Within these entries, how many lines contain the word "button"? Answer with the number alone.

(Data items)
--- --- ---

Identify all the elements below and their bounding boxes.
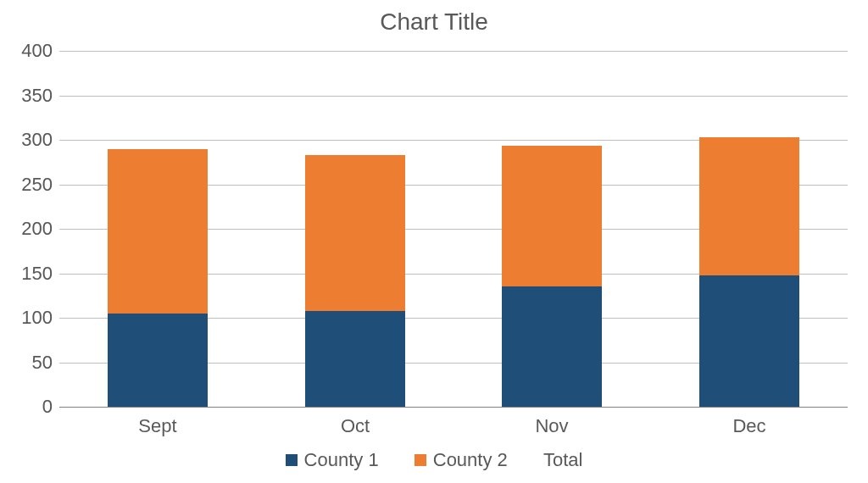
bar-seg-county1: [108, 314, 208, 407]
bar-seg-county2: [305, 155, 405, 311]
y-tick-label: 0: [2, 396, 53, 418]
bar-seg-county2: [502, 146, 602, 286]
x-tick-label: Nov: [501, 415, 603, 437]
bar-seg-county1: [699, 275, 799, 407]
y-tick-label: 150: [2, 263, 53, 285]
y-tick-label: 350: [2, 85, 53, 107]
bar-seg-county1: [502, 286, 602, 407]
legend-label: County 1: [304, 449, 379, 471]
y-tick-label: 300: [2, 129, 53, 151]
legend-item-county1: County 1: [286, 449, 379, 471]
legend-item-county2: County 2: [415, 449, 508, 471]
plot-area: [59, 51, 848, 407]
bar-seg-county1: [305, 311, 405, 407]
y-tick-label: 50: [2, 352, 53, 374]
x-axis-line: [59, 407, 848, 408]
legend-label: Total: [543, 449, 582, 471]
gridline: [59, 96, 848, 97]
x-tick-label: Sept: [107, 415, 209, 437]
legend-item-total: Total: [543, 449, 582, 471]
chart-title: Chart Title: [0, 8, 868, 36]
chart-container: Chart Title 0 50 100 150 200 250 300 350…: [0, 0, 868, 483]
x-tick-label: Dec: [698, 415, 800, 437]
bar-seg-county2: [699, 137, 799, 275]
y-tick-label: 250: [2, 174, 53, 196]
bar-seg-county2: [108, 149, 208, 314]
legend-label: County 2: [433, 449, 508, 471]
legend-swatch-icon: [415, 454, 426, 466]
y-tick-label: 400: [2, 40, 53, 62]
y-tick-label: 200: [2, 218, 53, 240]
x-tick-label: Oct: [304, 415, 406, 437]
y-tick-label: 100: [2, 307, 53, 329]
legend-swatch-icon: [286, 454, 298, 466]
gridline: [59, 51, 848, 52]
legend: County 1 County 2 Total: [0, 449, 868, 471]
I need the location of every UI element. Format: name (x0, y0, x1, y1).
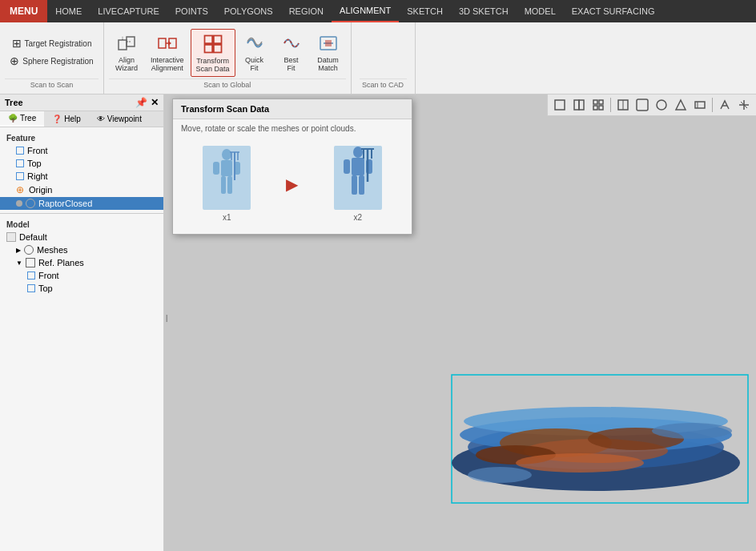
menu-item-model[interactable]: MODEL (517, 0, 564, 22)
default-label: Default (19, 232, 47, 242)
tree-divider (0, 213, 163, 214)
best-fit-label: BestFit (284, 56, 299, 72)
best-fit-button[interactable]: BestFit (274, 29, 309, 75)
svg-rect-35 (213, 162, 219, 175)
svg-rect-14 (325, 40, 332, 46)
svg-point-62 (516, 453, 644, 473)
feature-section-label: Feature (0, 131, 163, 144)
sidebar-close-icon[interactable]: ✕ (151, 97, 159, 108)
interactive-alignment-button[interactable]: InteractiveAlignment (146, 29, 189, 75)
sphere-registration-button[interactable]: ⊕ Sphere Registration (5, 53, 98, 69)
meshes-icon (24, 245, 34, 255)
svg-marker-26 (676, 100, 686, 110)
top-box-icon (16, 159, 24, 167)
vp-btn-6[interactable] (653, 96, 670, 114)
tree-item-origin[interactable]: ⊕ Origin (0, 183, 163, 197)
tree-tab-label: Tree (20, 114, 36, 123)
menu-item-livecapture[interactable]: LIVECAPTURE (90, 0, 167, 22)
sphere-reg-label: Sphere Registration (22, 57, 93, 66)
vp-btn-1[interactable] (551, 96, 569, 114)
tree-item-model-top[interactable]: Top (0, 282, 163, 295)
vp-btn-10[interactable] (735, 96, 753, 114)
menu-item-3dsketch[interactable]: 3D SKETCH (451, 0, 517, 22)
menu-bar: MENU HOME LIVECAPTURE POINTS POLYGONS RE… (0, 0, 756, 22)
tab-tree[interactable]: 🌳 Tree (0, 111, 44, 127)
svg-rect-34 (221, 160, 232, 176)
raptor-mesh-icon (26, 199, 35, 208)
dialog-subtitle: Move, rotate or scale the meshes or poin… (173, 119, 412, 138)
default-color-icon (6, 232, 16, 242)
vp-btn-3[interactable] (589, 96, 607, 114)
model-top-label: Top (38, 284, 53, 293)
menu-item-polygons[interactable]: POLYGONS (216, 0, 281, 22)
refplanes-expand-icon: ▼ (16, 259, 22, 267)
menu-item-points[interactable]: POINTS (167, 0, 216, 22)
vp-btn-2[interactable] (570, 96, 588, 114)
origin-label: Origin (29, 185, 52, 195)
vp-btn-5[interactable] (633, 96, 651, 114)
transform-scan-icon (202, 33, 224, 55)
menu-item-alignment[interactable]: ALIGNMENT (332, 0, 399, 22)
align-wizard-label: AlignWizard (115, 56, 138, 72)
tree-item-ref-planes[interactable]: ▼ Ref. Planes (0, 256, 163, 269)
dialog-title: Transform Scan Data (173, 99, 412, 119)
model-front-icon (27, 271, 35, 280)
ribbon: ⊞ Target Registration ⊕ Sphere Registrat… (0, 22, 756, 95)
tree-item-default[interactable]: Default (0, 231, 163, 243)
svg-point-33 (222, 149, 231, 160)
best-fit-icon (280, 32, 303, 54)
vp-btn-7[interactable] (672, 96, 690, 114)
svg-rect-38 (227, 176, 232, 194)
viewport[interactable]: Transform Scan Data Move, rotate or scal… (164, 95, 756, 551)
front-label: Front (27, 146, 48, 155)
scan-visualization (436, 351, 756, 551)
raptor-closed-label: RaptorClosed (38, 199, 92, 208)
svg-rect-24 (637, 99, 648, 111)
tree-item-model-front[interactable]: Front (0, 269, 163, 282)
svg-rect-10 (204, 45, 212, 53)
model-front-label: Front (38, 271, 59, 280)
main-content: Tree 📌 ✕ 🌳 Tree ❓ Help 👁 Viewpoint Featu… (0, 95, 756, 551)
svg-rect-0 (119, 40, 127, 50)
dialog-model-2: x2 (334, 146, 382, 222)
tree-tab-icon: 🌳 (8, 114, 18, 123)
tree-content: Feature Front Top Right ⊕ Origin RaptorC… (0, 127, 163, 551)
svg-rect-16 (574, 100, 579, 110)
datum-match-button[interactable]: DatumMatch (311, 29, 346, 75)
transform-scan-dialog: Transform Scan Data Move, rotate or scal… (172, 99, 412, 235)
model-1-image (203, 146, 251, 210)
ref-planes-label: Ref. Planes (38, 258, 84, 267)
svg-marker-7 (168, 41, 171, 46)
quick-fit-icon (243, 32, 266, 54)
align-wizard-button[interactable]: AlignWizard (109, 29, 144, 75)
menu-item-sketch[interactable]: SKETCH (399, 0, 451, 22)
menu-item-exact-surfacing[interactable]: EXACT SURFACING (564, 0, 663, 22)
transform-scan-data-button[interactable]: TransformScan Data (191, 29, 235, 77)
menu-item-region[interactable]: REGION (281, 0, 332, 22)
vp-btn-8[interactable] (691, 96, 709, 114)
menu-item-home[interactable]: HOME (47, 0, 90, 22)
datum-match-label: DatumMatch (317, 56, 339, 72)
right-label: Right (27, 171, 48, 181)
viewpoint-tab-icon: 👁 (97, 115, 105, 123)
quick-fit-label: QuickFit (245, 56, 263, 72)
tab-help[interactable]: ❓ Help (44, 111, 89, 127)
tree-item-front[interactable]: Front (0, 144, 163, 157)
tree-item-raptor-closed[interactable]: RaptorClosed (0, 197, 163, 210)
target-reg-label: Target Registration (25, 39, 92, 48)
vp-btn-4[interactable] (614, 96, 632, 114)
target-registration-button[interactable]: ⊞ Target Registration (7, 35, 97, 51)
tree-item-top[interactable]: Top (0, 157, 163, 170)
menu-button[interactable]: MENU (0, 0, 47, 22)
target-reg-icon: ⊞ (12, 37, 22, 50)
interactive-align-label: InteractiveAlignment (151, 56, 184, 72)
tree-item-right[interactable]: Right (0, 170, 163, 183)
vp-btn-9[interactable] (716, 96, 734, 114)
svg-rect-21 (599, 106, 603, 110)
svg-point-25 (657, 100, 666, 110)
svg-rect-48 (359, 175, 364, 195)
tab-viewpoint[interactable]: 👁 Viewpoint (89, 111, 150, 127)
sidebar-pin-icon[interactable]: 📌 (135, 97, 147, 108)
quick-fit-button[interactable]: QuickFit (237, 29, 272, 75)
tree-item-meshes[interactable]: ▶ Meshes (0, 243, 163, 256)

--- --- ---

- **RESULT OF THIS TASK**
9